India evacuated more than 4,000 people from Yemen in April this year following an escalation in fighting between the government forces and the Shia rebels, but many thousands are still stuck in the Horn of Africa nation.
The raging battle for Yemen's control--effectively a turf war between the Shia Houthi rebels and the Sunni monarchs of the Arabian Gulf who want to reinstate the ousted regime--claimed its latest Indian casualties on Tuesday.
Initial reports said at least 20 Indians were killed in the Saudi Arabia-led coalition's air strikes on fuel smugglers at a Yemeni port.

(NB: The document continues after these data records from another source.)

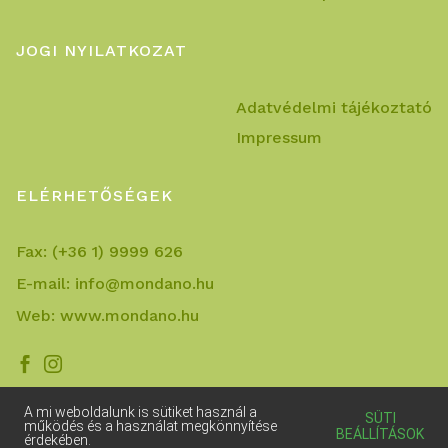
JOGI NYILATKOZAT
Adatvédelmi tájékoztató
Impressum
ELÉRHETŐSÉGEK
Fax:
(+36 1) 9999 626
E-mail:
info@mondano.hu
Web:
www.mondano.hu


A mi weboldalunk is sütiket használ a
SÜTI
működés és a használat megkönnyítése
BEÁLLÍTÁSOK
érdekében.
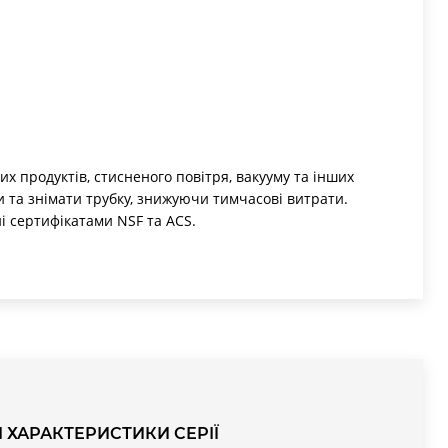
их продуктів, стисненого повітря, вакууму та інших
и та знімати трубку, знижуючи тимчасові витрати.
і сертифікатами NSF та ACS.
І ХАРАКТЕРИСТИКИ СЕРІЇ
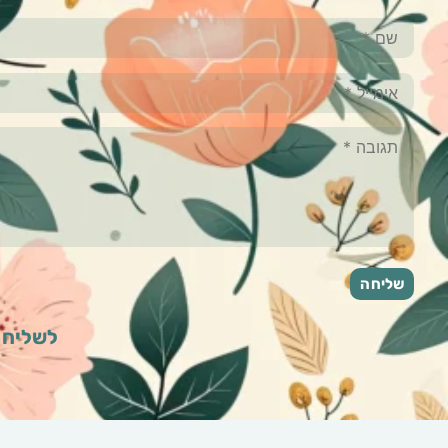
לשליחת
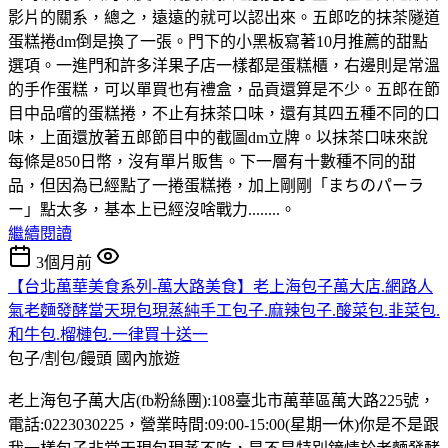
影片的關系，總之，遠遠的就可以認出來。五郎吃的抹茶隧道
蛋糕捲dm倒是換了一張。門下的小黑板寫著10月推薦的甜點
選項。一進門和許多洋果子店一樣都是蛋糕櫃，右邊則是常溫
的手作蛋糕，可以單買也有禮盒，品貢還算是不少。五郎在節
目中品嚐的蛋糕捲，不止有抹茶口味，還有其四五種不同的口
味，上面還放著五郎節目中的截圖dm立牌。以抹茶口味來說
每條是850日幣，沒有單片販售。下一層有十數種不同的甜
品，但因為已經點了一捲蛋糕捲，加上剛剛「まちのパーラ
ー」點太多，基本上已經沒啥戰力........。
繼續閱讀
3個月前
【台北萬華美食系列-萬大路美食】老上海包子萬大店.網路人
氣老麵發酵當天現包現蒸純手工包子.麻辣包子.酸菜包.韭菜包.
和牛包.榴槤包.一律買十送一
包子/割包/饅頭
國內旅遊
老上海包子萬大店(fb粉絲團):108臺北市萬華區萬大路225號，
電話:0223030225，營業時間:09:00-15:00(星期一休)你是不是跟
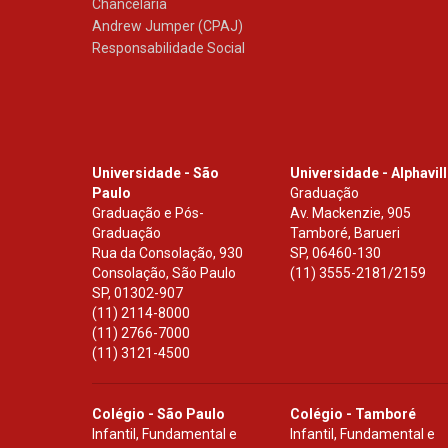
Chancelaria
Andrew Jumper (CPAJ)
Responsabilidade Social
Universidade - São
Universidade - Alphavil
Paulo
Graduação
Graduação e Pós-
Av. Mackenzie, 905
Graduação
Tamboré, Barueri
Rua da Consolação, 930
SP
,
06460-130
Consolação, São Paulo
(11) 3555-2181/2159
SP
,
01302-907
(11) 2114-8000
(11) 2766-7000
(11) 3121-4500
Colégio - São Paulo
Colégio - Tamboré
Infantil, Fundamental e
Infantil, Fundamental e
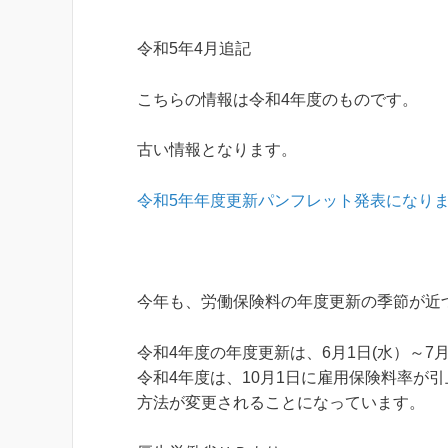
令和5年4月追記
こちらの情報は令和4年度のものです。
古い情報となります。
令和5年年度更新パンフレット発表になり
今年も、労働保険料の年度更新の季節が近
令和4年度の年度更新は、6月1日(水）～7
令和4年度は、10月1日に雇用保険料率が
方法が変更されることになっています。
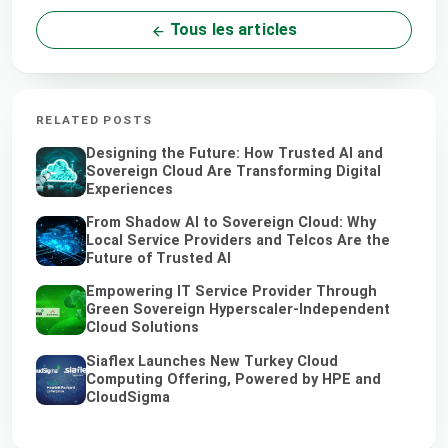
Tous les articles
RELATED POSTS
Designing the Future: How Trusted AI and
Sovereign Cloud Are Transforming Digital
Experiences
From Shadow AI to Sovereign Cloud: Why
Local Service Providers and Telcos Are the
Future of Trusted AI
Empowering IT Service Provider Through
Green Sovereign Hyperscaler-Independent
Cloud Solutions
Siaflex Launches New Turkey Cloud
Computing Offering, Powered by HPE and
CloudSigma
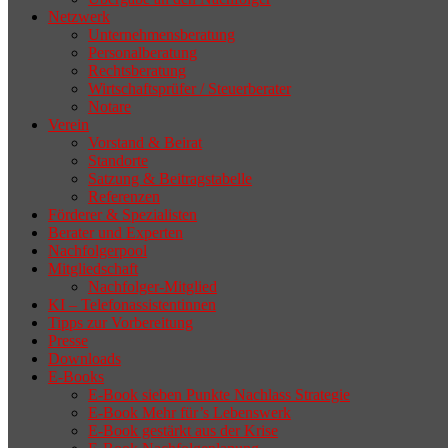
Netzwerk
Unternehmensberatung
Personalberatung
Rechtsberatung
Wirtschaftsprüfer / Steuerberater
Notare
Verein
Vorstand & Beirat
Standorte
Satzung & Beitragstabelle
Referenzen
Förderer & Spezialisten
Berater und Experten
Nachfolgerpool
Mitgliedschaft
Nachfolger-Mitglied
KI – Telefonassistentinnen
Tipps zur Vorbereitung
Presse
Downloads
E-Books
E-Book sieben Punkte Nachlass Strategie
E-Book Mehr für’s Lebenswerk
E-Book gestärkt aus der Krise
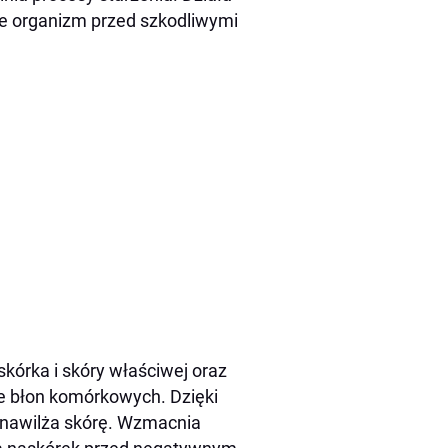
kże organizm przed szkodliwymi
skórka i skóry właściwej oraz
e błon komórkowych. Dzięki
 nawilża skórę. Wzmacnia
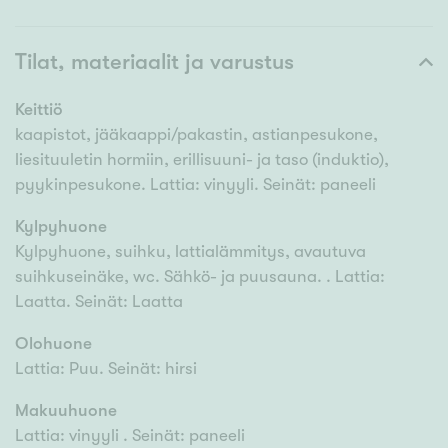
Tilat, materiaalit ja varustus
Keittiö
kaapistot, jääkaappi/pakastin, astianpesukone,
liesituuletin hormiin, erillisuuni- ja taso (induktio),
pyykinpesukone. Lattia: vinyyli. Seinät: paneeli
Kylpyhuone
Kylpyhuone, suihku, lattialämmitys, avautuva
suihkuseinäke, wc. Sähkö- ja puusauna. . Lattia:
Laatta. Seinät: Laatta
Olohuone
Lattia: Puu. Seinät: hirsi
Makuuhuone
Lattia: vinyyli . Seinät: paneeli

Citing local residents and fishermen, news agencies including Reuters reported that the Indians were killed when planes from the Saudi-led alliance struck two boats in Red Sea at al-Khokha, a small port near Hodeidah.
However, on Wednesday, the Ministry of External Affairs (MEA) said that 13 of those reported killed were alive while seven were missing.
"Out of 20 crew members, 13 are alive and 7 are reported to be missing," ANI quoted MEA Spokesperson Vikas Swarup as saying.
The Indian government had undertaken a massive evacuation and closed its Yemeni embassy in April. However, several Indians are believed to be still left behind in the war-struck zone and are frequently getting caught up in the battle between Sunni and Shia Muslims.
Thousands of Indian nationals staying in Najran, located on the Yemen-Saudi border, have also been facing the wrath of the ongoing war in the Middle Eastern nation. The town is mostly inhabited by nationals of India, Pakistan and Bangladesh who work as labourers.
An estimated 30,000 Tamil workers have also become victims of frequent bombings in the area, according to The New Indian Express report on 14 May.
"Over the last week we have been hearing continuous bomb explosions very close to where we work. There are hearsay accounts about groups of labourers from different nations getting killed in the bombings. We want to return home or at least go to interior parts of this country. But agents who got us employment here are refusing to allow us to leave claiming there is nothing to worry," a labourer from Kanyakumari district had told TNIE over the phone.
"We heard that in one instance about eight women were killed in the bombing. In another instance, a worker from Pakistan was killed. But our employers here are trying to brush it aside and not allowing us to move out. Most of the victims are migrant workers like us," he added.
The Yemen crisis
The Yemen crisis sits on sectarian fault lines, worsened by a power struggle between Zaidi Shia rebels -- popularly known as Houthis -- and Sunni Muslims who support ousted president Abd-Rabbuh Mansur Hadi. While the Shias have a stronghold in North Yemen, Sunnis dominate South Yemen.
The country was ruled by a Sunni-dominated government before the Houthi rebels declared war in February this year and expelled President Hadi from the capital Sanaa. Hadi first tried to govern from Aden, but was later forced to flee to Saudi Arabia's capital Riyadh in March.
The Houthis had started to revolt against the government in 2004, but it took a decisive turn only this year, leading to the crisis. As Houthis took control of most parts of the nation, Saudi Arabia formed a coalition with other Gulf countries and carried out several attacks on Yemen, resulting in the deaths of thousands of civilians, including both Shia and Sunni Muslims.
The crisis not only affected the Shias and Sunnis of the nation, but also thousands of Indians. India has maintained its historical and trade relationships with Yemen for ages now, as a result of which thousands of Indians have migrated to the Middle Eastern nation, particularly in South Yemen.
Coalition increases air strikes
The alliance of the Gulf Arab countries has increased air strikes on Yemen's capital Sanaa and other parts of the Middle Eastern country after at least 60 Saudi, Bahraini and United Arab Emirates soldiers were killed at a military camp in Sanaa in a Houthi missile attack on Friday. It was the deadliest strike on the Gulf soldiers by the rebels.
The coalition forces were preparing to launch an attack on Sanaa, which had been taken over by Iranian-allied Houthis in September last year.
Thousands of soldiers from the Gulf countries have been deployed in Yemen to wage war against the Houthi rebels in Sanaa. Qatari-owned Al Jazeera TV reported that the number of forces deployed by the Gulf-alliance had risen to 10,000. Besides, 6,000 soldiers from Sudan in North Africa are also said to be joining them.
A news agency run by Yemeni government led by President Abd-Rabbu Mansour Hadi in Riyadh also said that 10,000 loyalist troops are preparing to launch an attack against the Houthis.
Although the Yemeni forces and Gulf soldiers pushed back the Houthis and took Aden and most of country's southern regions, the Houthi rebels continue to give them a stiff fight in northern regions.